Whitman's Last Pencil
Allegedly the last pencil Whitman used, given to the poet and editor Richard Watson Gilder by Whitman admirer John Burroughs, according to the inscription on the envelope included with the pencil. The address (55 Clinton Place in Manhattan, now 13 E. 8th Street, in the Washington Square neighborhood) and the handwriting are that of Gilder himself. Gilder had succeeded J. G. Holland as the editor of Scribner’s Monthly, renamed The Century in 1891. According to the note, Gilder received the pencil in Aril 1892, right after Whitman’s death in Camden on March 26. Pencils—blue, black, and purple—play an important role in Whitman’s conversations with Traubel. Traubel frequently found Whitman sitting with a writing pad in his lap, “pencil in hand” (18 December 1888, Traubel 3: 322). Whitman believed that one should draft “with pencil generally” (Traubel 3: 255), which to him was a matter not just of convenience: “I do a great deal of writing with the pencil—it comes easy, natural” (Traubel 8: 408).
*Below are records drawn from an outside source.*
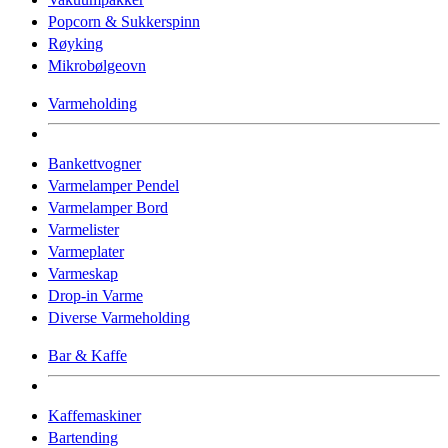
Popcorn & Sukkerspinn
Røyking
Mikrobølgeovn
Varmeholding
Bankettvogner
Varmelamper Pendel
Varmelamper Bord
Varmelister
Varmeplater
Varmeskap
Drop-in Varme
Diverse Varmeholding
Bar & Kaffe
Kaffemaskiner
Bartending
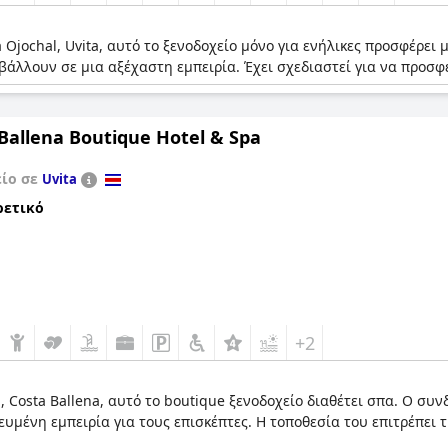
a Ojochal, Uvita, αυτό το ξενοδοχείο μόνο για ενήλικες προσφέρε
άλλουν σε μια αξέχαστη εμπειρία. Έχει σχεδιαστεί για να προσφ
 Ballena Boutique Hotel & Spa
είο σε
Uvita
ρετικό
+2
a, Costa Ballena, αυτό το boutique ξενοδοχείο διαθέτει σπα. Ο 
ευμένη εμπειρία για τους επισκέπτες. Η τοποθεσία του επιτρέπε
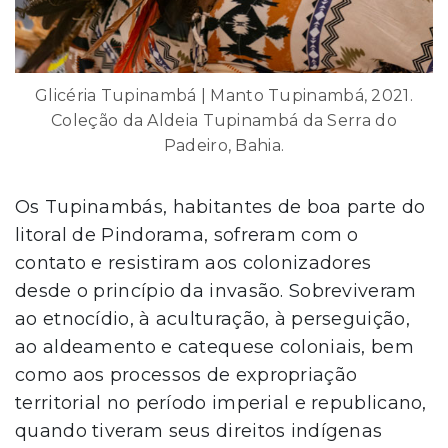
Glicéria Tupinambá | Manto Tupinambá, 2021.
Coleção da Aldeia Tupinambá da Serra do
Padeiro, Bahia.
Os Tupinambás, habitantes de boa parte do
litoral de Pindorama, sofreram com o
contato e resistiram aos colonizadores
desde o princípio da invasão. Sobreviveram
ao etnocídio, à aculturação, à perseguição,
ao aldeamento e catequese coloniais, bem
como aos processos de expropriação
territorial no período imperial e republicano,
quando tiveram seus direitos indígenas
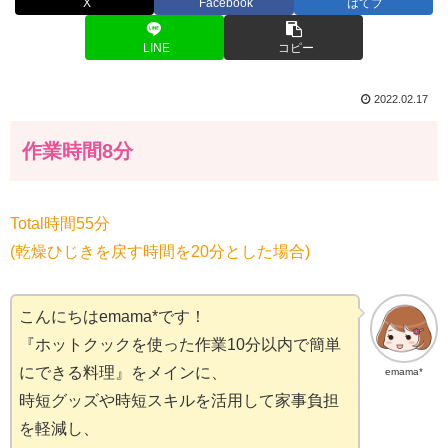
X
Facebook
はてブ
LINE
コピー
2022.02.17
作業時間8分
Total時間55分
(乾燥ひじきを戻す時間を20分とした場合)
こんにちはemama*です！
『ホットクックを使った作業10分以内で簡単
にできる料理』をメインに、
emama*
時短グッズや時短スキルを活用して家事負担
を軽減し、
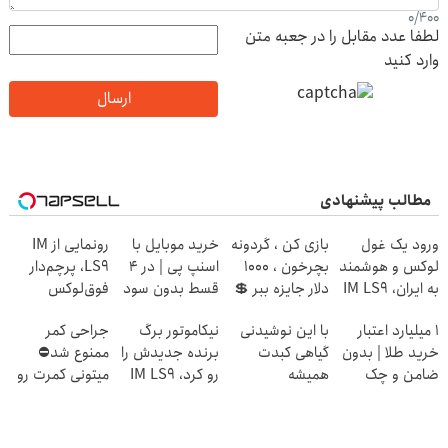
0
/
400
لطفا عدد مقابل را در جعبه متن
وارد کنید
ارسال
مطالب پیشنهادی
ورود یک غول
بازی کن ، گردونه
خرید موبایل با
رونمایی از IM
لوکس و هوشمند
بچرخون ، 1000
اسنپ پی | در ۴
LS9، پرچم‌دار
به ایران، IM LS9
دلار جایزه ببر 💲
قسط بدون سود
فوق‌لوکس
رسماً رونمایی
🤑💲
و کارمزد!
EREV وارد بازار
۱ میلیارد اعتبار
با این نوشیدنی
نیکاموتور برگ
جراحی کمر
شد
ایران شد
خرید طلا | بدون
گیاهی کبدت
برنده جدیدش را
ممنوع شد⛔
ضامن و چک
همیشه
رو کرد، IM LS9
میتونی کمرت رو
پرقدرته55%تخفیف
رسماً وارد بازار
در منزل درمان
ایران شد
کنی! 👈🏻
پرسش‌نامه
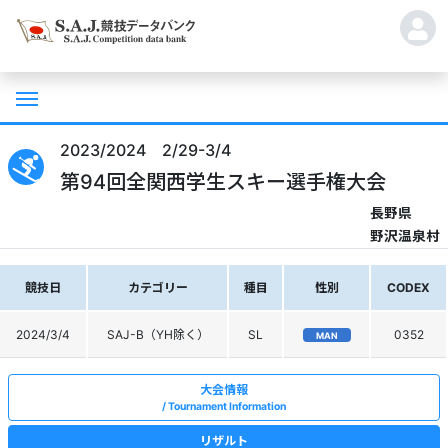
2023/2024 2/29-3/4
第94回全関西学生スキー選手権大会
長野県
野沢温泉村
競技日
カテゴリー
種目
性別
CODEX
2024/3/4
SAJ-B（YH除く）
SL
0352
MAN
大会情報
Tournament Information
リザルト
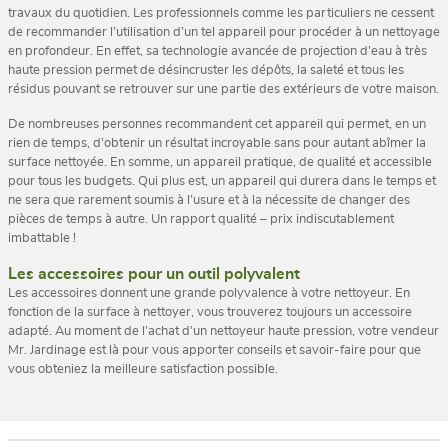
travaux du quotidien. Les professionnels comme les particuliers ne cessent
de recommander l’utilisation d’un tel appareil pour procéder à un nettoyage
en profondeur. En effet, sa technologie avancée de projection d’eau à très
haute pression permet de désincruster les dépôts, la saleté et tous les
résidus pouvant se retrouver sur une partie des extérieurs de votre maison.
De nombreuses personnes recommandent cet appareil qui permet, en un
rien de temps, d’obtenir un résultat incroyable sans pour autant abîmer la
surface nettoyée. En somme, un appareil pratique, de qualité et accessible
pour tous les budgets. Qui plus est, un appareil qui durera dans le temps et
ne sera que rarement soumis à l’usure et à la nécessite de changer des
pièces de temps à autre. Un rapport qualité – prix indiscutablement
imbattable !
Les accessoires pour un outil polyvalent
Les accessoires donnent une grande polyvalence à votre nettoyeur. En
fonction de la surface à nettoyer, vous trouverez toujours un accessoire
adapté. Au moment de l’achat d’un nettoyeur haute pression, votre vendeur
Mr. Jardinage est là pour vous apporter conseils et savoir-faire pour que
vous obteniez la meilleure satisfaction possible.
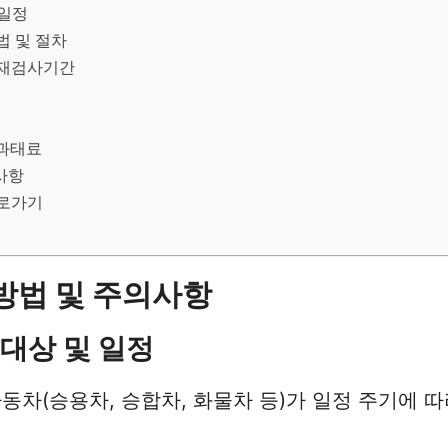
 일정
법 및 절차
 재검사기간
 과태료
사항
바로가기
방법 및 주의사항
 대상 및 일정
동차(승용차, 승합차, 화물차 등)가 일정 주기에 따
In “Song of the Broad-Axe,” included in the 1856 edition Leaves of Grass, Whitman celebrated the pencil as one of the “fluid utterances” of the forest, hewn from trees felled by “leaping” axe. That said, Whitman constantly worried about the quality of pencils available to him, complaining to Traubel on 16 September 1891: “Some fellow in the first place makes an honest pencil—then another thinks, if I put in a little fraud—a little gray matter, costing nothing—I can sell it for so and so—cheaper—undersell. So forever after maker number one goes out of the business of making pencils” (Traubel 8: 517). Even in his final months, he would openly covet the pencils Traubel used (“Why don’t you get me a pencil like that?” Traubel 9: 26).
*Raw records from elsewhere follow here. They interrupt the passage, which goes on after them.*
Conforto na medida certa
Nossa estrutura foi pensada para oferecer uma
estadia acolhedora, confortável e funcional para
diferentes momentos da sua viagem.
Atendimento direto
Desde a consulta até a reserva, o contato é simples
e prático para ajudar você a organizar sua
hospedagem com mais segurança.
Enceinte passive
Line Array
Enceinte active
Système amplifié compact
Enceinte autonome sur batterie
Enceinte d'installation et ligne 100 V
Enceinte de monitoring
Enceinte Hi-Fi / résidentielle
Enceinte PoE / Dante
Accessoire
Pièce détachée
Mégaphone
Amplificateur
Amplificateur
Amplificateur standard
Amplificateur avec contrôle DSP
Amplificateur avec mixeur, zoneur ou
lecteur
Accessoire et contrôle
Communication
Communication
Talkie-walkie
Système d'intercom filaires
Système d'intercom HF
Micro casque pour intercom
Whitman’s last pencil (not quite an "honest" one, by his own definition) was made by Dixon’s American Graphite Company (now the Dixon Ticonderoga Company), the leading manufacturer of pencils since the 1870s, who had driven many a competitor out of business. The founder of the company, Joseph Dixon, had introduced the first wood and graphite pencil in the United States. For Whitman, the pencil was a multi-purpose tool. Traubel reports seeing Whitman using one to stir an interesting mixture of “sang” (ginseng) and porter, which Whitman then offered, as a “loving cup,” to his visitors: “Mixed the drink with a pencil—tasted it twice right out of the jug” (Traubel 9: 106). It is not clear if the present specimen was similarly employed; what seems noteworthy is that Whitman, who was not known for handling his possessions gently, used both ends of the pencil.